One had to forgive oneself.

The Daughter’s horn nearly removed his head from his torso as he skirted its bulk, bringing him more fully to the present. Taking the knife-sharp blow along the haft of his spear, Marrec ran on, rounding the flank of the Daughter. There was the Rotting Man, still sitting upon his throne, concentrating upon the corrupted aspect, possibly controlling its actions, or at least preventing it from lapsing into unrestrained destruction.

There was Ash, defenseless and alone in the Court, looking up into the blank expanse of the Daughter’s flesh, as if searching for something. Despite having no eyes or any other organs for sensing its environment, the corrupted aspect paused, seeming to study the slip of a girl on the ground before it.

The Rotting Man commanded, “Take what is yours, Cystborn. Take the capstone of your power and your sentience. Become what you should have been these last six years.
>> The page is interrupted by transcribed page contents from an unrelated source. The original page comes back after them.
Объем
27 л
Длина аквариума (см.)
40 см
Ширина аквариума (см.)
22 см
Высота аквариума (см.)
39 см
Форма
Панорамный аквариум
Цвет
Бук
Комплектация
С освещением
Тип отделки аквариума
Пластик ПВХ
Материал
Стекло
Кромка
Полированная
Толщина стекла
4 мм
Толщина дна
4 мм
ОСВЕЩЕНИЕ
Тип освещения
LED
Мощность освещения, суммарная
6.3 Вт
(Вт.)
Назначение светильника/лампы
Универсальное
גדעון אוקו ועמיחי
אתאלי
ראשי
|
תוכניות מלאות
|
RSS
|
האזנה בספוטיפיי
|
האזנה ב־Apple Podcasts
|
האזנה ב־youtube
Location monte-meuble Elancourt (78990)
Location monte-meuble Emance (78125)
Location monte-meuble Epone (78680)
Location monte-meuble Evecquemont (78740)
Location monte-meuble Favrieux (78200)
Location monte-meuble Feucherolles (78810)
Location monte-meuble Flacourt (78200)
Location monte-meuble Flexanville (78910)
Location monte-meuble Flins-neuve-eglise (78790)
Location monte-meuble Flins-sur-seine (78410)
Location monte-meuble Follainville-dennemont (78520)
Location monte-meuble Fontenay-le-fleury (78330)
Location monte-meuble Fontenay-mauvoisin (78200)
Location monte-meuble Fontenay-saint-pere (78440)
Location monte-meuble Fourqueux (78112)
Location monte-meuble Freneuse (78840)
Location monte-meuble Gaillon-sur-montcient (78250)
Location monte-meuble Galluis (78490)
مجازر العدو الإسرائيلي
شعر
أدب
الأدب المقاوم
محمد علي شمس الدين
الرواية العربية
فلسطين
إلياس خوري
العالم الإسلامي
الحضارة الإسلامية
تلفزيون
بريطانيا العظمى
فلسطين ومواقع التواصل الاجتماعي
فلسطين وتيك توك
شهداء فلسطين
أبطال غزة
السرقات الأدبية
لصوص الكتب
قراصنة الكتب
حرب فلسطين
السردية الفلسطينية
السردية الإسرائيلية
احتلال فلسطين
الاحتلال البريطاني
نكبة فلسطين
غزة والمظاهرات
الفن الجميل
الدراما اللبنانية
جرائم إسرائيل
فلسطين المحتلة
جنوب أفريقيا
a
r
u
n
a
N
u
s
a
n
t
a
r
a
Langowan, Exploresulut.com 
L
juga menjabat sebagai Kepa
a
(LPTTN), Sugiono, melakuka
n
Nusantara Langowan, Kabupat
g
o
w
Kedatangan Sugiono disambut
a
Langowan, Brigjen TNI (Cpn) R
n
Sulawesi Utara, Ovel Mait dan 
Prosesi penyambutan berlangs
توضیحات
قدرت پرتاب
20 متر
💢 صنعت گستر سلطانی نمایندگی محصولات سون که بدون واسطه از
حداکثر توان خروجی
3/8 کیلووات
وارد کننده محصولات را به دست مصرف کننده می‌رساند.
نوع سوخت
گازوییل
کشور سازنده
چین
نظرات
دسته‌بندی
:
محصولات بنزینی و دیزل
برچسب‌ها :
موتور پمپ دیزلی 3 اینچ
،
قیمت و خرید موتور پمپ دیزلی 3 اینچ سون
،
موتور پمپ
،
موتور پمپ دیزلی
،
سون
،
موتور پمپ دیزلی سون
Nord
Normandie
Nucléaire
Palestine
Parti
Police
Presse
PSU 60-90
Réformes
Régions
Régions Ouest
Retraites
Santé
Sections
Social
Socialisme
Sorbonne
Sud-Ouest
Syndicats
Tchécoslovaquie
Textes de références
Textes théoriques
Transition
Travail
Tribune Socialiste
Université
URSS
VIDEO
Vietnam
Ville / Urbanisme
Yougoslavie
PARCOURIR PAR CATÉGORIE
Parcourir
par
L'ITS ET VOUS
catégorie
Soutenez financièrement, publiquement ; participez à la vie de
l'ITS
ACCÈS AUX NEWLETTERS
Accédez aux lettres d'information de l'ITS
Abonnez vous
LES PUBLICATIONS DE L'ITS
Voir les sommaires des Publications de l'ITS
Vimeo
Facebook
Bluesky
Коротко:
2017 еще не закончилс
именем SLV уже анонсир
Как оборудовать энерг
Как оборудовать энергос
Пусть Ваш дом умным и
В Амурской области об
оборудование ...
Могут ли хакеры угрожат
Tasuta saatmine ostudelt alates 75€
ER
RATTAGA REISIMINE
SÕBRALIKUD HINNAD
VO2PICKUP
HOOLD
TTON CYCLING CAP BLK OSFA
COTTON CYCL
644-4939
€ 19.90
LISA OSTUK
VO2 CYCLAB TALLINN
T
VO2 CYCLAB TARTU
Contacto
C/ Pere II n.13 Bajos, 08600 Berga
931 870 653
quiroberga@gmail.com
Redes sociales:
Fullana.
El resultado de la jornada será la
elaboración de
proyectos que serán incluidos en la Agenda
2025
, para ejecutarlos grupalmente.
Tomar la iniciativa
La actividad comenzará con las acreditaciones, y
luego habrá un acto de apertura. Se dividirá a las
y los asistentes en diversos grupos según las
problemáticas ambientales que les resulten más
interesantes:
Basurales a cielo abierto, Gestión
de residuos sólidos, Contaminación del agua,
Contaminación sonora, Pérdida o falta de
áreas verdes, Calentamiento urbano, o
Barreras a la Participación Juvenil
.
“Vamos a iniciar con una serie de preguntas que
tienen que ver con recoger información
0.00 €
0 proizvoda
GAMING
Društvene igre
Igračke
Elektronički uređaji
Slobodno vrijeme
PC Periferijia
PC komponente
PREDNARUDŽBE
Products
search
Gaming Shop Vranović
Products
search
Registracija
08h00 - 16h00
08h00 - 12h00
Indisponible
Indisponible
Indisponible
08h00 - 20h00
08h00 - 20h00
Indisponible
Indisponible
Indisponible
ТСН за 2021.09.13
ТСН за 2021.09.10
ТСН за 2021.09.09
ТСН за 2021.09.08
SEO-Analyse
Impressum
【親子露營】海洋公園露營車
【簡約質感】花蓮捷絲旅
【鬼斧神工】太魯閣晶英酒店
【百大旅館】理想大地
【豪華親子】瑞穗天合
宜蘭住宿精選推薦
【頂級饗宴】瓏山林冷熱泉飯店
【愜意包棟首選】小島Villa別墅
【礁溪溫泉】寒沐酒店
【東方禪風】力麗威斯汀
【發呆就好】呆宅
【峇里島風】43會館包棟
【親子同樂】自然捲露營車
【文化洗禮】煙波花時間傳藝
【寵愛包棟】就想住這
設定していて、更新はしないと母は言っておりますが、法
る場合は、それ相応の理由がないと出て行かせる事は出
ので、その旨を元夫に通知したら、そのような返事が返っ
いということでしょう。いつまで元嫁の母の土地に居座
My scourge, Talona’s Step-Daughter.”

The Daughter moved forward, as if to engulf the defenseless child, but slowly, tentatively, as if the Rotting Man wished to relish his final victory.

Marrec, his head still spinning with his own personal revelation, knew that his own revelation applied, too, to Ash.

“I forgive you, Ash,” yelled Marrec. “That’s right. We all forgive you for allowing the Rotting Man to steal away your purpose, your form, and your power, but you have to forgive yourself.”

Ash’s gaze slowly swiveled upon Marrec and focused. She was listening.

“Let yourself off the hook—put your mistake behind you and learn from it. Take back what is yours. You didn’t mean for things to come to this.”

Ash’s eyes narrowed, and her tiny head began a slow nod, as if in grudging understanding.

“Enough of this. Consume her!” thundered the Rotting Man.

The Daughter fell upon Ash, absorbing her entirely into its shambling husk.

The Rotting Man laughed. The cleric despaired, crying out his frustration.

The Daughter lay splayed across the ground where it had leaped upon the child.

Then a change came over it. The Daughter’s body began to throw off mass in great rotting layers, one after another, like an onion. Every layer broadcast images into all the living minds nearby—the layers were like records of the sordid malice the Talontyr had committed against the world. The first few were only insults and aggravations. Then came violence and death, and rot followed after. It was Talona’s influence, psychically manifest as each section of the Daughter fell away. The next layers revealed the Rotting Man gathering to his side minions versed in spells and foul sorceries. Marrec saw piles of skulls left behind where the Talontyr’s forces triumphed; he saw living trees burned with torches, the tree-dryads locked within, screaming; he saw crimes without number, and creatures rotting from the inside; he saw sacrifices made to Talona in all their gruesome detail. Marrec saw the war of the Green Powers against Talona, and the secret plan the Rotting Man and his goddess drew up to subvert those plans and redirect those efforts to decay. Every layer that fell away from the Daughter revealed fragments of the past to Marrec, as if he were remembering something he’d always known.